(Entries provided Opens)
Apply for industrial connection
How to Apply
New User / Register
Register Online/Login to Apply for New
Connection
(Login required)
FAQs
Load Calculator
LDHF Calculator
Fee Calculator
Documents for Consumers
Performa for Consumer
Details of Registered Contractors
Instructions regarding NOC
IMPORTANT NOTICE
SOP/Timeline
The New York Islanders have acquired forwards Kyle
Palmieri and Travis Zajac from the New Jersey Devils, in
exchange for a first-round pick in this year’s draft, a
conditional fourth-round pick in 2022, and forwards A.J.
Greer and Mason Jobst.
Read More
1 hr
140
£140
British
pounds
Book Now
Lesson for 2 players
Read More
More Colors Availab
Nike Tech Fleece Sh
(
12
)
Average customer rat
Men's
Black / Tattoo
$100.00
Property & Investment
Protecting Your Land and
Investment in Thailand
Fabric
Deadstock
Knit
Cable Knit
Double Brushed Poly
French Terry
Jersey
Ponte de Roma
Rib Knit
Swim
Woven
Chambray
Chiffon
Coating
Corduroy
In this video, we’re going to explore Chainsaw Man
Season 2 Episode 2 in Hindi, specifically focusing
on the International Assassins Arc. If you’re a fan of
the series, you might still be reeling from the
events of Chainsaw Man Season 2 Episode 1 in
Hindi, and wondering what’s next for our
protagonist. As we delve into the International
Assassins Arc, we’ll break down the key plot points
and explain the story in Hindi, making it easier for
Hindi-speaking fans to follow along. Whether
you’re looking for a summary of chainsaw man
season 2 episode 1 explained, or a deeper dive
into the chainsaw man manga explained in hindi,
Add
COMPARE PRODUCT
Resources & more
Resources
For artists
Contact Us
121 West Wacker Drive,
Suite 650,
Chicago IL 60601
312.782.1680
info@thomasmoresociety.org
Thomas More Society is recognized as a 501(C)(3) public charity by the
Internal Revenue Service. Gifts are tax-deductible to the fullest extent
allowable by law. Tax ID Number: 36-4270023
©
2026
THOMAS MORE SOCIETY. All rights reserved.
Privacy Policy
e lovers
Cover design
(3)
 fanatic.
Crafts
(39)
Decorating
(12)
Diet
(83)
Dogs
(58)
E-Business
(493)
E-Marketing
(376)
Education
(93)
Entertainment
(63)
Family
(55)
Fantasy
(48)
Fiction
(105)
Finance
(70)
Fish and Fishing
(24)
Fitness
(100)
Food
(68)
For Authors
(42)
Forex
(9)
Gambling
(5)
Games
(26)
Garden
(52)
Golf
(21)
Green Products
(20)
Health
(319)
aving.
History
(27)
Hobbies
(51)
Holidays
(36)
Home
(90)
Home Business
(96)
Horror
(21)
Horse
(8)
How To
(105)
(Entries provided Closes)
Your task>
From the first line to the last, please write out the entries exactly.

Answer to the problem>
Apply for industrial connection
How to Apply
New User / Register
Register Online/Login to Apply for New
Connection
(Login required)
FAQs
Load Calculator
LDHF Calculator
Fee Calculator
Documents for Consumers
Performa for Consumer
Details of Registered Contractors
Instructions regarding NOC
IMPORTANT NOTICE
SOP/Timeline
The New York Islanders have acquired forwards Kyle
Palmieri and Travis Zajac from the New Jersey Devils, in
exchange for a first-round pick in this year’s draft, a
conditional fourth-round pick in 2022, and forwards A.J.
Greer and Mason Jobst.
Read More
1 hr
140
£140
British
pounds
Book Now
Lesson for 2 players
Read More
More Colors Availab
Nike Tech Fleece Sh
(
12
)
Average customer rat
Men's
Black / Tattoo
$100.00
Property & Investment
Protecting Your Land and
Investment in Thailand
Fabric
Deadstock
Knit
Cable Knit
Double Brushed Poly
French Terry
Jersey
Ponte de Roma
Rib Knit
Swim
Woven
Chambray
Chiffon
Coating
Corduroy
In this video, we’re going to explore Chainsaw Man
Season 2 Episode 2 in Hindi, specifically focusing
on the International Assassins Arc. If you’re a fan of
the series, you might still be reeling from the
events of Chainsaw Man Season 2 Episode 1 in
Hindi, and wondering what’s next for our
protagonist. As we delve into the International
Assassins Arc, we’ll break down the key plot points
and explain the story in Hindi, making it easier for
Hindi-speaking fans to follow along. Whether
you’re looking for a summary of chainsaw man
season 2 episode 1 explained, or a deeper dive
into the chainsaw man manga explained in hindi,
Add
COMPARE PRODUCT
Resources & more
Resources
For artists
Contact Us
121 West Wacker Drive,
Suite 650,
Chicago IL 60601
312.782.1680
info@thomasmoresociety.org
Thomas More Society is recognized as a 501(C)(3) public charity by the
Internal Revenue Service. Gifts are tax-deductible to the fullest extent
allowable by law. Tax ID Number: 36-4270023
©
2026
THOMAS MORE SOCIETY. All rights reserved.
Privacy Policy
e lovers
Cover design
(3)
 fanatic.
Crafts
(39)
Decorating
(12)
Diet
(83)
Dogs
(58)
E-Business
(493)
E-Marketing
(376)
Education
(93)
Entertainment
(63)
Family
(55)
Fantasy
(48)
Fiction
(105)
Finance
(70)
Fish and Fishing
(24)
Fitness
(100)
Food
(68)
For Authors
(42)
Forex
(9)
Gambling
(5)
Games
(26)
Garden
(52)
Golf
(21)
Green Products
(20)
Health
(319)
aving.
History
(27)
Hobbies
(51)
Holidays
(36)
Home
(90)
Home Business
(96)
Horror
(21)
Horse
(8)
How To
(105)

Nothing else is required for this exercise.